Grace was a member of the law review at and received her Juris Doctor degree from the Walter F. George School of Law at Mercer University. She went on to earn a Master of Laws degree in constitutional and criminal law from New York University. She has written articles and opinion pieces for legal periodicals, including the
American Bar Association Journal. Grace worked as a clerk for a federal court judge and practiced antitrust and consumer protection law with the Federal Trade Commission. She taught litigation at the Georgia State University College of Law and business law at GSU's School of Business. As of 2006, she is part of Mercer University's board of trustees and adopted a section of the street surrounding the law school.
Marriage and motherhood
In April 2007, Grace married David Linch, an Atlanta investment banker, in a small private ceremony. The two had met while she was studying at Mercer University in the '70s. Grace, who had given up on marriage after the death of her fiancé, said, "We've been in touch all these years, and a lot of time, we were separated by geography and time. It was a spur-of-the-moment decision to get married. I told my family only two days before the wedding."

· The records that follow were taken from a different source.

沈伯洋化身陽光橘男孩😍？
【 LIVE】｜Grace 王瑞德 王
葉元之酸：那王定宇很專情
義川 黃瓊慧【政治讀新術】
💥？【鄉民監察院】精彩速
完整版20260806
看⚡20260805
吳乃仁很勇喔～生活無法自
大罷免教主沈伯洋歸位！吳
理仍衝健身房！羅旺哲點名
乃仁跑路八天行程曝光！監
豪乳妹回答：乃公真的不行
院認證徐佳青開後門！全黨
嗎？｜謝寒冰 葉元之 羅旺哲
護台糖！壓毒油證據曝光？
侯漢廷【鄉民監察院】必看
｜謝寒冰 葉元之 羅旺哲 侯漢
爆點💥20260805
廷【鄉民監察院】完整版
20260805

On June 26, 2007, an emotional Grace announced on her HLN talk show that her life had "taken a U-turn" in that she was pregnant and expecting twins due in January 2008. Nancy Grace gave birth to twins, named Lucy and John, on November 4, 2007.

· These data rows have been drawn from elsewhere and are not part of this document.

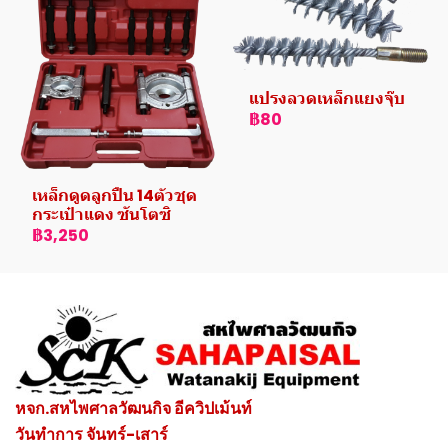
แปรงลวดเหล็กแยงจุ๊บ
฿80
เหล็กดูดลูกปืน 14ตัวชุด
กระเป๋าแดง ซันโตซิ
฿3,250
หจก.สหไพศาลวัฒนกิจ อีควิปเม้นท์
วันทำการ จันทร์-เสาร์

Allegations regarding fiancé's murder
In March 2006, an article in the
New York Observer suggested that in her book
Objection!, Grace had embellished the story of her college fiancé's 1979 murder and the ensuing trial to make it better support her image. Grace has described the tragedy as the impetus for her career as a prosecutor and victims' rights advocate, and has often publicly referred to the incident. The
Observer researched the murder and found several apparent contradictions between the events and Grace's subsequent statements, including the following:
- Her fiancé, Keith Griffin, was shot not at random by a stranger, but by a former coworker, Tommy McCoy.
- McCoy did not have a prior criminal record and, rather than denying the crime, confessed the night of the murder.
- The jury deliberated for a few hours, not days.
- There was no ongoing string of appeals (McCoy's family did not want any). McCoy has only once filed a habeas petition, which was rejected.
Grace told the
Observer she had not looked into the case in many years and "tried not to think about it." She said she made her previous statements about the case "with the knowledge I had."
In response to MSNBC's Keith Olbermann's claims in a March 2007
Rolling Stone interview in which he was quoted as saying, "Anybody who would embellish the story of their own fiancé's murder should spend that hour a day not on television but in a psychiatrist's chair," Grace stated, "I did not put myself through law school and fight for all those years for victims of crime to waste one minute of my time, my energy, and my education in a war of words with Keith Olbermann, whom I've never met nor had any disagreement. I feel we have X amount of time on Earth, and that when we give in to our detractors or spend needless time on silly fights, I think that's abusing the chance we have to do something good."
Keith Griffin's murderer, Tommy McCoy, was released from the Georgia Department of Corrections on December 5, 2006.